Maybe half of the pro was plain ole PS4 CUs and the other half Vega-based.
The PS4 Pro's advertised 2xFP16 throughput wouldn't be reachable if half the GPU didn't support rapid packed math.
If we consider some of the data from the github leak valid, there are Vega-era instructions that the BC mode for both PS4 and PS4 Pro explicitly states are not supported.
It seems odd to make half the CUs support features that cannot be used due to non-support by the other half.
But not all chips will have random defects. In fact, most won't have any defects at all.
In a chip with no defects, which CUs do you disable?
There can still be faults in patterning outside of the wafer-level random defects, or discards due to parametric yields.
It's possible they have the granularity in testing to know the power consumption of individual CUs or blocks of them, and functional tests would know if one or more CUs are failing tests at required clocks. Error-prone CUs would be targets for inactivation, and the most power-hungry CUs in each SE could be targets if deactivating them can get the chip under TDP.
Isn't the front-end
usually placed at the middle, between groups of CUs? Wasn't that the case with Liverpool?
My interpretation of the die shots of the 2013 consoles is that the CU arrays are a single block.
https://www.extremetech.com/gaming/...ered-reveals-sram-as-the-reason-for-small-gpu
For the PS4, I think there's some logic on the side of the CU arrays nearest the CPUs and uncore that have some symmetry with the two halves of the CU section, which makes me think there's SE front end logic there.

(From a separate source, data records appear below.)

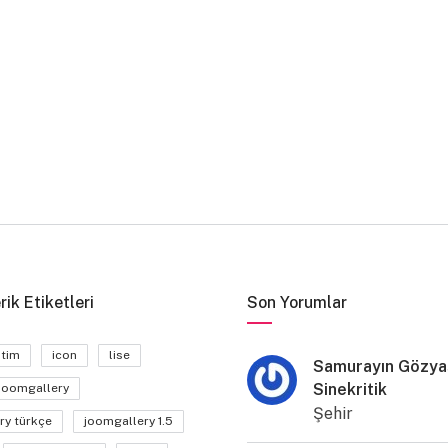
rik Etiketleri
Son Yorumlar
itim
icon
lise
Samurayın Gözyaş
Sinekritik
joomgallery
Şehir
ry türkçe
joomgallery 1.5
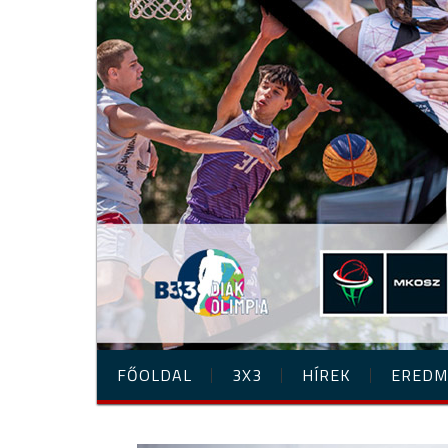
FŐOLDAL
3X3
HÍREK
EREDM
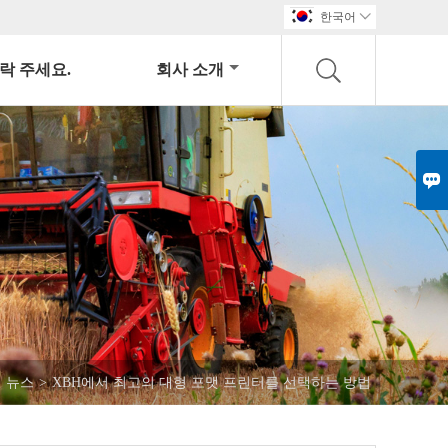
한국어

락 주세요.
회사 소개

 뉴스
>
XBH에서 최고의 대형 포맷 프린터를 선택하는 방법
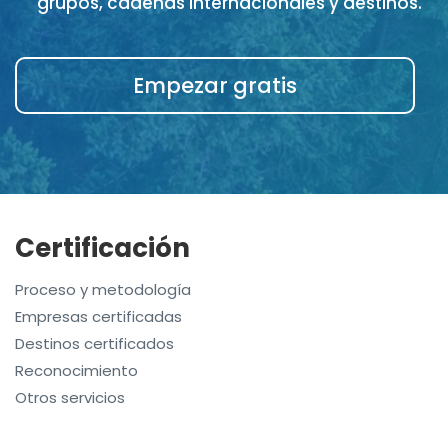
grupos, cadenas internacionales y destinos.
Empezar gratis
Certificación
Proceso y metodología
Empresas certificadas
Destinos certificados
Reconocimiento
Otros servicios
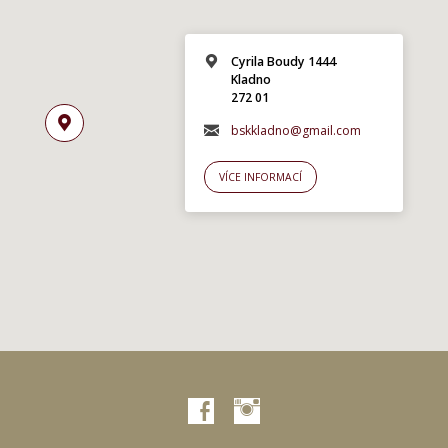
Cyrila Boudy 1444
Kladno
272 01
bskkladno@gmail.com
VÍCE INFORMACÍ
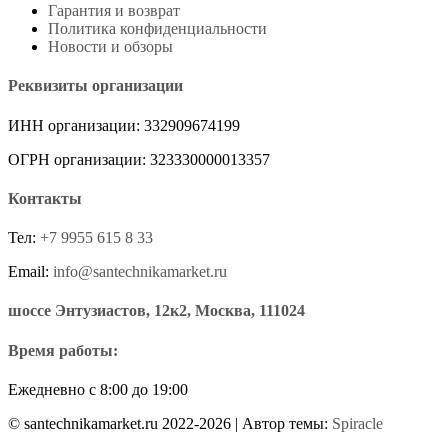
Гарантия и возврат
Политика конфиденциальности
Новости и обзоры
Реквизиты организации
ИНН организации: 332909674199
ОГРН организации: 323330000013357
Контакты
Тел:
+7 9955 615 8 33
Email:
info@santechnikamarket.ru
шоссе Энтузиастов, 12к2, Москва, 111024
Время работы:
Ежедневно с 8:00 до 19:00
© santechnikamarket.ru 2022-2026
| Автор темы:
Spiracle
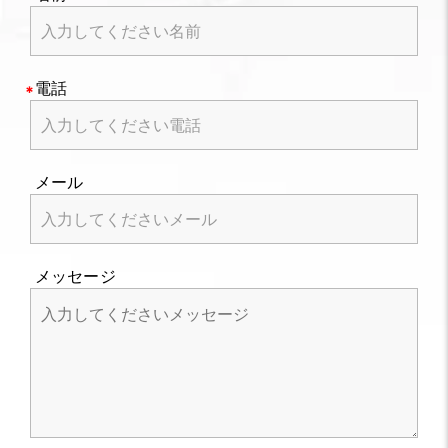
電話
メール
メッセージ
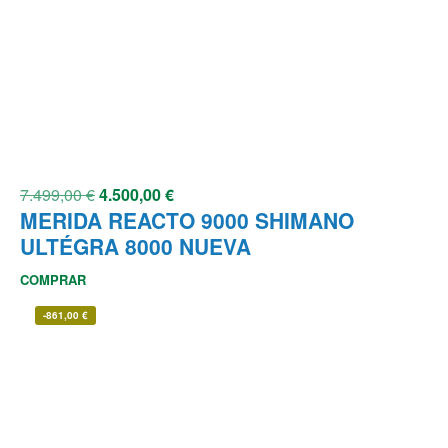
7.499,00
€
4.500,00
€
MERIDA REACTO 9000 SHIMANO
ULTÉGRA 8000 NUEVA
COMPRAR
-
861,00
€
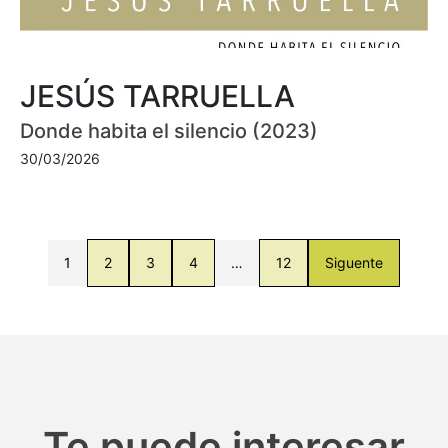
JESÚS TARRUELLA
Donde habita el silencio (2023)
30/03/2026
1
2
3
4
…
12
Siguente
Te puede interesar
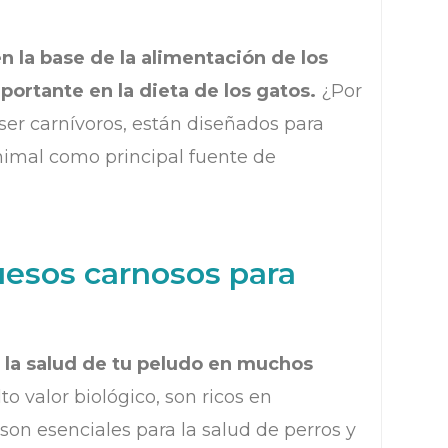
 la base de la alimentación de los
ortante en la dieta de los gatos.
¿Por
er carnívoros, están diseñados para
 animal como principal fuente de
uesos carnosos para
 la salud de tu peludo en muchos
o valor biológico, son ricos en
on esenciales para la salud de perros y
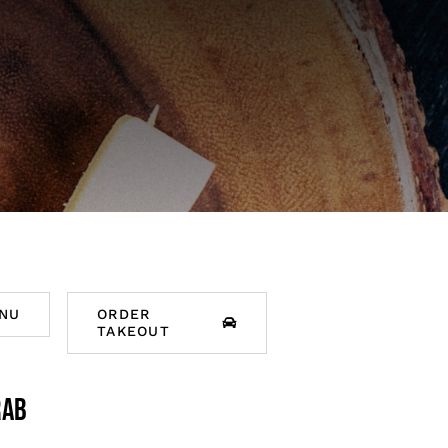
NU
ORDER
TAKEOUT
rab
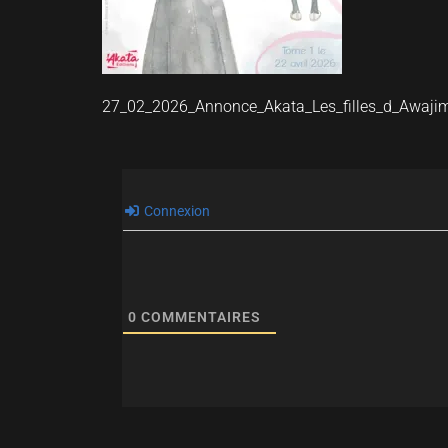
27_02_2026_Annonce_Akata_Les_filles_d_Awaj
Connexion
0
COMMENTAIRES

For the Xbox One, I think there's similar placement, in part because the ESRAM on the other side seems like it dominates that region with its size, interface, and ROPs.
The PS4 has a cluster of SRAM along the mid-line of the CU block on the far side, which I think is part or all of the L2, and the Pro has something similar. While I'm speculating on this point, I think there may be some benefit when activating/deactivating CUs that the array deactivation happen such that whatever portion of the GPU that is active is symmetric relative to the data paths coming out of the L2.
I think generally, there's some choice on whether the CU arrays are split up based on the overall die size of the solution. I think the tendency is to keep things symmetric on both sides of the front ends if there's an even number of SEs, but it seems like there can be a choice on whether two individual SEs are neighbors or separated since the 4-SE GPUs appear to split SEs such that there are two adjacent SEs in one half of the strip and two adjacent in the other.
I'm not sure I've seen die shots of the smallest GCN GPUs to know how they are laid out.
Limited die area gives most APUs one SE and so only one CU block. The console APUs have 2 or 4 SEs, with the 2-SE consoles having one block. This might be encouraged by the layout challenge of fitting in the CPU and uncore blocks, as stretching the GPU further along that dimension may make it difficult to fill in the die or fit the rectangle efficiently onto the wafer.
At 4 SE (33+ CUs), I think there's less of an option since there needs to be 4 SEs and GCN seems to prefer their front ends be reasonably close--possibly due to their needing to swap geometry data.
For RDNA, the RX 5500 has one SE and reverts to having one block of CUs and the front end off to the side.